The government of Cyprus pledged €5 mln to the emergency aid conference for Lebanon on Sunday, saying that it was making available all its public services, including the use of ports and airports to the United Nations forces operating in the region.
Cyprus President Nicos Anastasiades reiterated the “unwavering solidarity of the government and the people of Cyprus with Lebanon and its people during one of the most heartbreaking periods of the country’s history.”
He praised French President Emmanuel Macron for hosting the virtual aid conference following Beirut’s deadly port blast on Tuesday.
Macron, who was the first foreign leader to visit ‘ground zero’ on Thursday, hosted US President Donald Trump, Egyptian President Abdel Fattah El Sisi, King Abdallah of Jordan and other world leaders for the virtual conference, with the UN saying it needs more than $117 mln during the next three months in emergency aid.

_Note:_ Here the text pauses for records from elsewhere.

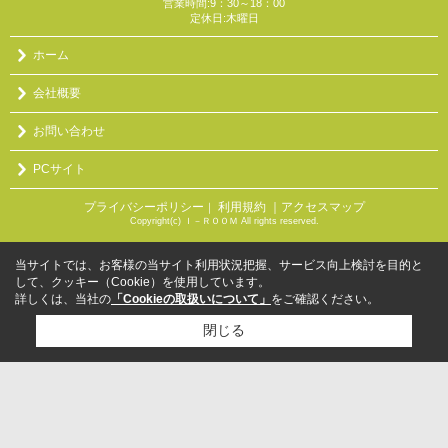
営業時間:9：30～18：00
定休日:木曜日
ホーム
会社概要
お問い合わせ
PCサイト
プライバシーポリシー
利用規約
｜アクセスマップ
｜
Copyright(c) Ｉ－ＲＯＯＭ All rights reserved.
当サイトでは、お客様の当サイト利用状況把握、サービス向上検討を目的と
して、クッキー（Cookie）を使用しています。
詳しくは、当社の
「Cookieの取扱いについて」
をご確認ください。
閉じる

Anastasiades said during the virtual conference that “we are still in shock and in disbelief having seen the images of immeasurable destruction and suffering caused to the beautiful city of Beirut and its hospitable population.”
“Our actions and tangible solidarity towards Lebanon and its people must speak louder than words. The international community must act, and must do so swiftly and decisively, to provide the necessary aid and assistance to Lebanon.
“A country which was already facing an unprecedented economic and financial crisis, whilst at the same time assuming a disproportionate weight by offering refuge to over a million and a half-displaced Syrians.”
Anastasiades recalled the past ties with the neighbouring country currently in political turmoil, saying that “Cyprus has always had brotherly relations with Lebanon, having offered a safe haven to thousands of Lebanese refugees fleeing the civil wars in 1976 and in 2006.”
Responding to President Macron’s call, the Cypriot Government will be offering €5 mln in financial assistance and will place the airports of Larnaca and Paphos, the “Andreas Papandreou” military airbase, as well as the ports of Limassol and Larnaca, all within close geographic proximity to Lebanon, at the disposal of the UNIFIL force and of the international community for humanitarian and other assistance.
With two search and rescue teams, as well as police sniffer dogs already flown to the Lebanese capital, Anastasiades said “Cyprus has already sent rescue units to Lebanon and is ready to provide additional assistance of this kind, if requested by my dear friend, President Michel Aoun.”
In addition, over five tons of assistance in material have been sent to Beirut, with 40 more to follow in the next few days, including medical supplies, generators, clothing and non-perishable foodstuff, the Cypriot president said, adding that this material assistance will continue to be provided in the days and weeks to come.
Anastasiades also referred to the “heartwarming response of the Cypriot people, reflecting their willingness, in the midst of a global pandemic, to come to the aid of their Lebanese brothers and sisters.”
Cypriot companies and community service groups have mobilised to collect dry food, clothing and medical supplies, with volunteer doctors also headed to Lebanon, as Tuesday’s port explosion was seen and heard from Cyprus, 207 km away, where many Lebanese often seek shelter from the financial and political troubles in their country.